§ **Exercise requirements**
Every line below that holds the word "Classic" must be listed.
========================
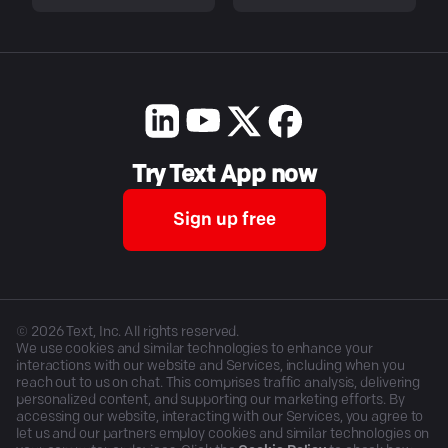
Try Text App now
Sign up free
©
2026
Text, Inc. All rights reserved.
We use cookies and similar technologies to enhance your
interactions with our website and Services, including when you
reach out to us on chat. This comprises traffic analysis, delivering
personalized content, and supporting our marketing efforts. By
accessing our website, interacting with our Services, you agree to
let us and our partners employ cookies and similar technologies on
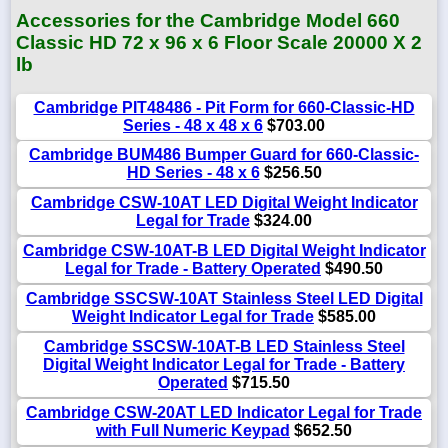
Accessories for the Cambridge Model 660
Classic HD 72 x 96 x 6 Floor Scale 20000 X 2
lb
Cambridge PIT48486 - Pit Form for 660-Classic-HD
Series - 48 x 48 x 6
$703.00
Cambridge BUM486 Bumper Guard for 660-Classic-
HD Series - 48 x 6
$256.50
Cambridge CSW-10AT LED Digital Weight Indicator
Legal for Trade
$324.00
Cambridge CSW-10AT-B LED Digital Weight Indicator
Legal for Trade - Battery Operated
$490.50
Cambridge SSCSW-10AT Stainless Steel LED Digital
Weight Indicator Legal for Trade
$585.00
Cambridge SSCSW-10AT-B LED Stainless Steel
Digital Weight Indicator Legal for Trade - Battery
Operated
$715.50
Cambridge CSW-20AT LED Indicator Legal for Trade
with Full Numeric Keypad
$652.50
========================
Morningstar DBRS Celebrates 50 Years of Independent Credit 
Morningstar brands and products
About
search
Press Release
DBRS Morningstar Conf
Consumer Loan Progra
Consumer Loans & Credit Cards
========================
§ **Output for this exercise**
Classic HD 72 x 96 x 6 Floor Scale 20000 X 2
Cambridge PIT48486 - Pit Form for 660-Classic-HD
Cambridge BUM486 Bumper Guard for 660-Classic-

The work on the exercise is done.